In the case of joint accounts, each account holder has a maximum guarantee of €. 100,000.

From what we have seen, it becomes essential to divide your savings into current accounts of various credit institutions to avoid exceeding the maximum guaranteed deposit threshold.

How to get your bank deposits refunded?

The procedures for the reimbursement of the sums do not have to be activated directly by the saver, nor do they fall within the liquidation procedure of the bank, but are activated automatically in a relatively short time. The prerequisite for the intervention of the Interbank Fund is the state of compulsory liquidation of the bank. According to Directive 2014/49/EU, the reimbursement is made within seven working days from the date on which the effects of the compulsory liquidation of the bank take effect, and it will be Fitd itself to contact and reimburse each entitled person. The bank has five days to process and send to the Fund the information flow containing the aggregate positions for each depositor.
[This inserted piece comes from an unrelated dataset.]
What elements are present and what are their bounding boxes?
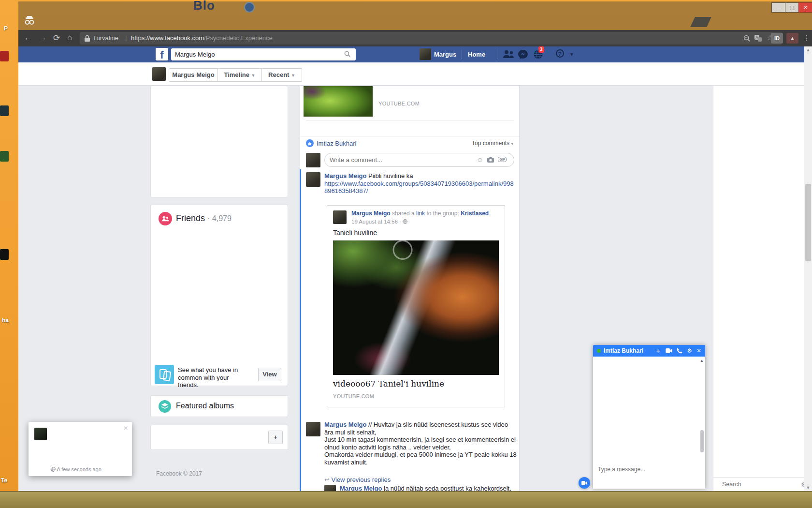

Everything else that does not fall under the coverage of the Fitd will instead be subject to a reclassification of the balance sheet, which will then determine the priorities for repayment to which the bank’s resources will be allocated. This means that once the balance sheet has been closed between assets and liabilities, the liquidator will proceed to reimburse the various creditors, starting with privileged creditors (which are, for example, the bank’s employees for their salaries or the Treasury for any unpaid taxes, etc.) and gradually proceeding towards the other categories that have a claim on the bankrupt credit institution.


How is Fitd funded?

In practice, the FITD is a consortium where member banks, on-call, must pay between 0.4% and 0.8% of all reimbursable funds of all members of the consortium. According to the Fund’s 2015 financial statements report, 202 banks are members of the consortium. Therefore, the fund is ready to repay up to 515 billion euros in case of total default of the system. A figure is certainly not sufficient to cover all the deposits under protection (about 770 billion euros). Still, we must consider that the probability that the entire national and international banking system of deposits goes into default is not preventable.

The Fitd is currently capable of supporting the failure of a small to the medium-sized credit institution. Still, we can foreseeably consider the Fitd inadequate for a default of medium to large institutions. However, we can say with absolute certainty that there is no risk in the medium term of an event of such worrying proportions occurring.

Keep in mind that the various States, as you have seen in recent years, have no interest in seeing a large credit institution go into default, precisely because the mechanism of “panic” and crisis would come to infect other credit institutions, creating a chain system, which could have incalculable dimensions. For this reason, both the ECB and the American FED would most likely intervene before the default, encouraging a merger with other institutions or directly guaranteeing the liquidity injected into the institution to overcome the crisis.

The advice I can give you is always to keep yourself informed about the capital conditions of your reference credit institution. To do this, you’ll have to look at the Cet1 index, which stands for Common Equity Tier 1, the parameter that measures the solidity of a credit institution. To verify if the bank is solid, Cet1 must be above the minimum threshold for Italian banks, set by the ECB, at 9%.